Comments Page - Calculating the Fibonacci numbers on GPU

« Back Calculating the Fibonacci numbers on GPUveitner.bearblog.devSubmitted by rbanffy 4 days ago

lb-guilherme 3 hours ago
The algorithm here, fast doubling, is sequential (there is no parallelism) and is quite fast, with less than a hundred operations to arrive to the final result. This runs in nanosecond on a CPU and the benchmark in the article is mostly measuring the communication time rather than actual computation time.
- Someone 3 hours ago
  They also do not make use of the fact that matrix multiplication is associative, so M⁴ = M² × M², M⁸ = M⁴ × M⁴, etc. That means one can compute F32 using 5 matrix multiplications. This uses 31.
  It wouldn’t surprise me at all if doing those 5 matrix multiplications on a CPU were faster than doing 31 on the GPU.
  Also, FTA: “To calculate extremly large fibonacci numbers we need to avoid integer overflow. A simple way to avoid that is to just take everything modulo a given number in the matrix multiplication“
  ⇒ This also is NOT calculating the Fibonacci numbers, copping out when things get difficult on a GPU.
  If you want to compute Fn mod some constant for 1 ≤ n ≤ some large constant fast on a GPU, I think I would compute quite a few of the intermediate matrices using the fast way, then spin up some ‘threads’ to compute the intermediate versions by copying those with the ‘standard’ matrix.
  KeplerBoy 2 hours ago
  The matrix in question is tiny (2x2).
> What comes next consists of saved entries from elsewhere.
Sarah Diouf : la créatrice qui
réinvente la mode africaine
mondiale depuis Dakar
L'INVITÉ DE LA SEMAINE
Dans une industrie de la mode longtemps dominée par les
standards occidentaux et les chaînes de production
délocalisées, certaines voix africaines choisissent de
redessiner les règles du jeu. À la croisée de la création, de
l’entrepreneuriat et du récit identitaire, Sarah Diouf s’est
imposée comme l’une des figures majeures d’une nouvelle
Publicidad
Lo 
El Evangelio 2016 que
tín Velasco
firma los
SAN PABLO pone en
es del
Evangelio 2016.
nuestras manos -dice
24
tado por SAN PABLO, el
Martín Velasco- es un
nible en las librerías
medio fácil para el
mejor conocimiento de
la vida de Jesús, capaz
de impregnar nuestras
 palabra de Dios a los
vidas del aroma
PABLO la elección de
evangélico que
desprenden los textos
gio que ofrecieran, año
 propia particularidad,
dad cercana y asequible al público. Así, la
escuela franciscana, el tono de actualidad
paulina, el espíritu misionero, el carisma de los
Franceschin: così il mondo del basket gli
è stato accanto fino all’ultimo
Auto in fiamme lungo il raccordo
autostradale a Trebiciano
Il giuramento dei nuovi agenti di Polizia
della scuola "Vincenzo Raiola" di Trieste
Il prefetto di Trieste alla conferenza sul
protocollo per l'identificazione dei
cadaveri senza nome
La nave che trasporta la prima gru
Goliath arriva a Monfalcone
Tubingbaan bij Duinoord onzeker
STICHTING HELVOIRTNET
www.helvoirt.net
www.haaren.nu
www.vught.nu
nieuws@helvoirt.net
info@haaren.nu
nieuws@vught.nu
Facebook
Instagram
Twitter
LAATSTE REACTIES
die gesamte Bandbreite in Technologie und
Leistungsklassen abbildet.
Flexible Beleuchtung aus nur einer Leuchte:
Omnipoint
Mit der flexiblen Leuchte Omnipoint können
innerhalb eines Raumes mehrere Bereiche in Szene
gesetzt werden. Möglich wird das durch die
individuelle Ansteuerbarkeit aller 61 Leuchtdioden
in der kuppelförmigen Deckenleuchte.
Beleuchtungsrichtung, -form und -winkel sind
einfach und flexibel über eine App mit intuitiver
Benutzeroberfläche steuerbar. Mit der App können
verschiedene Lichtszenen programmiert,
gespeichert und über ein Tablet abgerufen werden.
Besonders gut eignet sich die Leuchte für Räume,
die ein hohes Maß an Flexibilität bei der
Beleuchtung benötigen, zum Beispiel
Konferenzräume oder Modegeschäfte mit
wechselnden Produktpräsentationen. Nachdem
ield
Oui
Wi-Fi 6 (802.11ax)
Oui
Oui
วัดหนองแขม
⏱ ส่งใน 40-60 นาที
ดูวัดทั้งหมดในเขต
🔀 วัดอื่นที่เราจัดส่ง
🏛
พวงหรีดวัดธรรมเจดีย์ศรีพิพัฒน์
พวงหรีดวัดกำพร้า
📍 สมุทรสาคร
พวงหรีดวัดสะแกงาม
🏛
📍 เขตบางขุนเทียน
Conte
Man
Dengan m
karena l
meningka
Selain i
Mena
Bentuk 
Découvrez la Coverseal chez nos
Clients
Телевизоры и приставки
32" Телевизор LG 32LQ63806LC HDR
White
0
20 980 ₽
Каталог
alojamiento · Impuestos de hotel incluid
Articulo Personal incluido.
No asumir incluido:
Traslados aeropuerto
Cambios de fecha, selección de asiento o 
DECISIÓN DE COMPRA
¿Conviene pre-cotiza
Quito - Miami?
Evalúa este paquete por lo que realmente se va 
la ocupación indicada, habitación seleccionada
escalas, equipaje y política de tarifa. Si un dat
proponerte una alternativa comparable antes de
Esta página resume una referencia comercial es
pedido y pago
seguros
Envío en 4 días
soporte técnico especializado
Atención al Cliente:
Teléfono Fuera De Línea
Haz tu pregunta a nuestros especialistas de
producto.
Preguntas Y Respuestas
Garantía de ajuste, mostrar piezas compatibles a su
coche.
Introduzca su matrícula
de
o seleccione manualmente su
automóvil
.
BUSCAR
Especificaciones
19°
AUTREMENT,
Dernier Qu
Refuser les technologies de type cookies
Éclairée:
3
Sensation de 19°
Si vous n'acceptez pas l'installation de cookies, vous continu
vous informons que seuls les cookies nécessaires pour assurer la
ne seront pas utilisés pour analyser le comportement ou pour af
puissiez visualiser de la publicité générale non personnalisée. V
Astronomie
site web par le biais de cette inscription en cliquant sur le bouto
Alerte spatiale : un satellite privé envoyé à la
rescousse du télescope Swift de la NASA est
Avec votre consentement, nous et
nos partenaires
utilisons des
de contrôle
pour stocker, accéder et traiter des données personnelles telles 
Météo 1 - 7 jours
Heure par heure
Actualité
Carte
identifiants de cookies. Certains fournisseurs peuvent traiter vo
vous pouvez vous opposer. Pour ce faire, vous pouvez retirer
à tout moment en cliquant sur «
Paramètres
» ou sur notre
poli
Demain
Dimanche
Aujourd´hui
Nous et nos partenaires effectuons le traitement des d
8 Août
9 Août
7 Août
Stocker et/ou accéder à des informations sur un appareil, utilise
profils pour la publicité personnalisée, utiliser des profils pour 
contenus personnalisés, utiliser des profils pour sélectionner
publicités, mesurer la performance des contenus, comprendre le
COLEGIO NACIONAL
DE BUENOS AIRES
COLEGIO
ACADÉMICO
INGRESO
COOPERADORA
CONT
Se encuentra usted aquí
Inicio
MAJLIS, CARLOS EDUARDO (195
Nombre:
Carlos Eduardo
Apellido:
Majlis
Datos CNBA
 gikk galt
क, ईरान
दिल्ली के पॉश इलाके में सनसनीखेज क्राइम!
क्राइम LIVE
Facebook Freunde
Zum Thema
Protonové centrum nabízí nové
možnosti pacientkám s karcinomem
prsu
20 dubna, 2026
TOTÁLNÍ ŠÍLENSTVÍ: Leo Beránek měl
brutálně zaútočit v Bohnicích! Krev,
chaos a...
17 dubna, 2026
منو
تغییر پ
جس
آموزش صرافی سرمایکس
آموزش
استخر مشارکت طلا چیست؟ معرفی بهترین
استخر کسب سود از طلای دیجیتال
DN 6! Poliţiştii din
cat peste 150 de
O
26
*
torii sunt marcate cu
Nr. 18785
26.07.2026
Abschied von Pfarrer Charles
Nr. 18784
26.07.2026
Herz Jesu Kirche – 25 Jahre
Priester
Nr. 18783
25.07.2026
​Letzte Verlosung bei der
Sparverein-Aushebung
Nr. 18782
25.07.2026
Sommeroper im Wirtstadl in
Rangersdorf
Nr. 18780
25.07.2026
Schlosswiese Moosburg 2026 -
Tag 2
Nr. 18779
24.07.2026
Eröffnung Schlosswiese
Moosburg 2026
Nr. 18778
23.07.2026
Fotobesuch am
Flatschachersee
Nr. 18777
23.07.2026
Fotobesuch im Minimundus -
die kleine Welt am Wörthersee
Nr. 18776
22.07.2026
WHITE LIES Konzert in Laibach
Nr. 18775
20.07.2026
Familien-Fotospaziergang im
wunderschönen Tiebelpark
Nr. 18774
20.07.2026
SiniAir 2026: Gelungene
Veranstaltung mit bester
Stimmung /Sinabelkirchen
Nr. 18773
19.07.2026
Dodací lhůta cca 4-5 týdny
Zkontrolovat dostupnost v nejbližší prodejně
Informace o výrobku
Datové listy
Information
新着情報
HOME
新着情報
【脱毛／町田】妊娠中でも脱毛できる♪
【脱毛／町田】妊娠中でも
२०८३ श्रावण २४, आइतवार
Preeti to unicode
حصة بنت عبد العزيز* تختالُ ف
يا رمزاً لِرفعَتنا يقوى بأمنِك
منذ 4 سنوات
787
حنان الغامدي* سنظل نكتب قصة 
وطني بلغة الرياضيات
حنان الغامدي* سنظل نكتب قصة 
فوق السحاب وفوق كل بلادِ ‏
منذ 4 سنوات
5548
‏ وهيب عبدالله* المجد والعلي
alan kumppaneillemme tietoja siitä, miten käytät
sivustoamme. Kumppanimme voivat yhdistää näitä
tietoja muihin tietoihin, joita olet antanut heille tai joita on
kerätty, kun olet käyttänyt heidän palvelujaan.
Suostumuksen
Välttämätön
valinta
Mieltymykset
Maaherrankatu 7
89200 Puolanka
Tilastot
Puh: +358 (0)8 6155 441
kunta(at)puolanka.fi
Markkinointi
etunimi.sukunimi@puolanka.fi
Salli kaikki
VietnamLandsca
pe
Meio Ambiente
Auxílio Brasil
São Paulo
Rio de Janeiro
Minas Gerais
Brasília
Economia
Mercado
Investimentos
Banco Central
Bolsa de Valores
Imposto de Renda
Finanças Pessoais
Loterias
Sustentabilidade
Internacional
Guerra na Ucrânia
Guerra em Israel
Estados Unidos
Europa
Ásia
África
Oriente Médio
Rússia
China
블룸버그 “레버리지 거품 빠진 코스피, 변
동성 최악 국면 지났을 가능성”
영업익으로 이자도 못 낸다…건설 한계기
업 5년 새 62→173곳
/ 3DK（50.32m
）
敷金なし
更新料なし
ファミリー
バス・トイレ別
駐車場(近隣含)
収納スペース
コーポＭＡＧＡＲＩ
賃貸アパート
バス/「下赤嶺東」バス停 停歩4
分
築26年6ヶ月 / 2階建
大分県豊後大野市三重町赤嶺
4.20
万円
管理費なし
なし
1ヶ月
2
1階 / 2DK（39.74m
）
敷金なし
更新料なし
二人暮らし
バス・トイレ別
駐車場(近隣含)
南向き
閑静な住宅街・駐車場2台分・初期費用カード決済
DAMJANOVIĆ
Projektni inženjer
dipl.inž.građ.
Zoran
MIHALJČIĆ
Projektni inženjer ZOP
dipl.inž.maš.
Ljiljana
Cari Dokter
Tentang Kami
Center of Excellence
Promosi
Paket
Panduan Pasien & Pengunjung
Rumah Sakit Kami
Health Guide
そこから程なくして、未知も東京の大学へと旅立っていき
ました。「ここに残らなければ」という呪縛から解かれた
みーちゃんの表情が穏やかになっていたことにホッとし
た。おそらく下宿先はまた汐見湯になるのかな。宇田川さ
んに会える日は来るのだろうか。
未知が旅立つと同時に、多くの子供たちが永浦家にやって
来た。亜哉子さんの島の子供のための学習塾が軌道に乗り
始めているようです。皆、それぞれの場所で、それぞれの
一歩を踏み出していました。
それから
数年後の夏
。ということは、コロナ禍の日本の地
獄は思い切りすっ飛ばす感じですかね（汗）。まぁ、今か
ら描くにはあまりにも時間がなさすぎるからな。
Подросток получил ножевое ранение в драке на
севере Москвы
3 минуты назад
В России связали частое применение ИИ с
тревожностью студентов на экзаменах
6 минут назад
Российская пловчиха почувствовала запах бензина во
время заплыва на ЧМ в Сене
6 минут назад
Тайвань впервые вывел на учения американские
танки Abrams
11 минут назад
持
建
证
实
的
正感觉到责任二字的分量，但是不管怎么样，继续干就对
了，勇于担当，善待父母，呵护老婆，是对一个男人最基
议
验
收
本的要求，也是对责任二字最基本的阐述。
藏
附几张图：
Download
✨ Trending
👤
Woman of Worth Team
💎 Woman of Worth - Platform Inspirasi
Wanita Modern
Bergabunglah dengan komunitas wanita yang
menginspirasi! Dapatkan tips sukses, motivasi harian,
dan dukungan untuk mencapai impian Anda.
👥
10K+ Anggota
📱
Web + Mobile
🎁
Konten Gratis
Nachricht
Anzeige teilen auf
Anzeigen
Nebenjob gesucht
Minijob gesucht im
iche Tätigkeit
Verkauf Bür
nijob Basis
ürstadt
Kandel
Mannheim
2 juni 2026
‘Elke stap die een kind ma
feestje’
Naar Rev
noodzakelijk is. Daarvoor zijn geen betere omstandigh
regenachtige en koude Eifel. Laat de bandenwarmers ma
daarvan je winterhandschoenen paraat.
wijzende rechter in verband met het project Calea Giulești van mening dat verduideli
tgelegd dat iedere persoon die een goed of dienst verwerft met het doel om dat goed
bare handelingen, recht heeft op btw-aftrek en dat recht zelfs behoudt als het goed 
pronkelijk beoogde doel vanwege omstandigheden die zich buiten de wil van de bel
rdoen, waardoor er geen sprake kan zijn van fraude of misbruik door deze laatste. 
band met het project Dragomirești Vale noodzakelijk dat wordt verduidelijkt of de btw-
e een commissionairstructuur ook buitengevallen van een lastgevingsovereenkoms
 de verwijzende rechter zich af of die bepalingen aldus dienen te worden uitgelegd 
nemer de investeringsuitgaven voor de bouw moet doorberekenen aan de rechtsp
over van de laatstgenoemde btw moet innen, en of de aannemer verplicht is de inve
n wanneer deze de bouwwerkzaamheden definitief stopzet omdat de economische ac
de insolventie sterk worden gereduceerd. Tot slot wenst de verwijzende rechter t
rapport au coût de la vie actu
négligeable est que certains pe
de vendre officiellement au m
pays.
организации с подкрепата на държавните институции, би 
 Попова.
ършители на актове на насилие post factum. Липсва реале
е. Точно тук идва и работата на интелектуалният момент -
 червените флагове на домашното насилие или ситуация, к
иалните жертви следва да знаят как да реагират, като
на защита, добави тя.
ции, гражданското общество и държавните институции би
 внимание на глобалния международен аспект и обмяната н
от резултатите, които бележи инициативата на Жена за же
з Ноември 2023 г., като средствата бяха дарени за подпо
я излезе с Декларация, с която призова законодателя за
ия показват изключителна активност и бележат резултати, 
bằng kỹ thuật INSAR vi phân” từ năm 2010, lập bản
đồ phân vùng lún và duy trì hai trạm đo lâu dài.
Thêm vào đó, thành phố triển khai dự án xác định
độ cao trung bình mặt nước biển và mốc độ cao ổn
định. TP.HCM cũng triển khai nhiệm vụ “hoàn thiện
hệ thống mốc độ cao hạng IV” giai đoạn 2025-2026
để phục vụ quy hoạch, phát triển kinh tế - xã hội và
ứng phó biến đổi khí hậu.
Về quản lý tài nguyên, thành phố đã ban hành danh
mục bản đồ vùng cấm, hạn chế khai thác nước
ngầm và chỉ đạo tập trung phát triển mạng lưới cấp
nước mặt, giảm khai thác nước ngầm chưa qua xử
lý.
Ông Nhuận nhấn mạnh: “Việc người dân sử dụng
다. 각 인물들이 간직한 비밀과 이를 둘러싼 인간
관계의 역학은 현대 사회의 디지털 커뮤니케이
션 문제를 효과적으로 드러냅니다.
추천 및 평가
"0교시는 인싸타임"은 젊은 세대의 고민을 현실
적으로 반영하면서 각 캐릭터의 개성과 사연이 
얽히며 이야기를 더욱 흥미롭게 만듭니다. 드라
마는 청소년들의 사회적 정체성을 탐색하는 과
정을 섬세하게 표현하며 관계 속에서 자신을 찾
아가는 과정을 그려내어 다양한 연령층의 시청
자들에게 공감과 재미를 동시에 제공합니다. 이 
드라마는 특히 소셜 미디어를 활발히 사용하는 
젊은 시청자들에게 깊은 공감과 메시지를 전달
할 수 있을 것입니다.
There's no hope a GPU would ever outperform a CPU on that.
  It only gets interesting if you need a large matmuls or millions of small matmuls in parallel.
eesmith 3 hours ago
> Using the power of GPUs we are able to calculate F99999999 in only 17 milliseconds on my Consumer GPU
FWIW, on my 2020 era laptop, the following:
```
  #include <stdio.h>
  
  int main(void) {
    int a = 1, b = 1, c, n = 99999999;
    while (--n) {
      c = (a+b) % 9837;
      a = b;
      b = c;
    }
    printf("%d\n", a);
    return 0;
  }
```
takes 330 ms measured as "time a.out".
The problem with Fibonacci is there are algorithmic ways to speed things up. The following (using the method at https://en.wikipedia.org/wiki/Fibonacci_sequence to compute Fibonacci numbers recursively in O(log n) arithmetic operations) takes Python 0.1 ms to compute the same value:
```
  import functools

  @functools.cache
  def F(n):
      if n <= 2:
          return 1

      m = n // 2 # rounds down
      if n % 2:
          # odd
          return (F(m+1)**2 + F(m)**2) % 9837
      else:
          return ((2*F(m+1) - F(m))*F(m)) % 9837

  print(F(99999999))
```
- qsort 10 minutes ago
  Well, there's a closed formula right? I wonder if it's faster to carry out the computation in Z[sqrt(5]).
- amelius an hour ago
  Maybe a better test is digits of Pi?
  Or recursive hashing?
  staunton an hour ago
  A test of what?
  amelius an hour ago
  Test of your GPU approach/library versus CPU.